I remember back in 1968, anti-gun researchers found more people were killed in the South.
George Wallace created a firestorm when he said the reason was “all those darkies killing each other”.
Now, today, how bad is gun free Chicago.
Totally ridiculous talking point. The thing that matters is not “FIREARMS Deaths”, it is TOTAL deaths by violence. Best data is that when firearms usage by honest citizens is forcibly reduced, TOTAL deaths go UP.
Deat is dead, whether by firearm, baseball bat, rope, or fists and feet.
The important statistic is overall deaths and violent crime, not just deaths specific to firearms.
Johns Hopkins University has done "study" work for a number of gun-grabbing NGO's for 20+ years now, sifting data to find statistical correlations that can enable politically useful statements which are then dispensed to Media by the grabber NGO's.
This isn't about "studying" anything or building an argument on solid foundations.
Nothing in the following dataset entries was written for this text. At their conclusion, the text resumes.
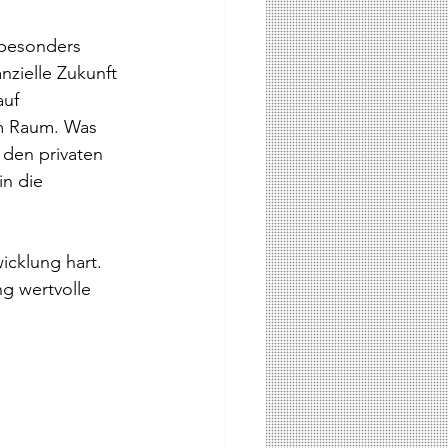
 besonders 
nzielle Zukunft 
uf 
im Raum. Was 
 den privaten 
n die 
icklung hart. 
g wertvolle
It's about supplying one-liners to demagogues, and Johns Hopkins has found it a worthwhile sideline to their more serious research.
That data alone would refute the author's conclusions.
I would like to see the gun crime rate as it correlates to the Democratic population of a city and see if we can get to the bottom of this.
Make that the crime rate, broken down by type of crime and the weapon used if any. The gun didn’t do the crime, it was just the tool that perp used.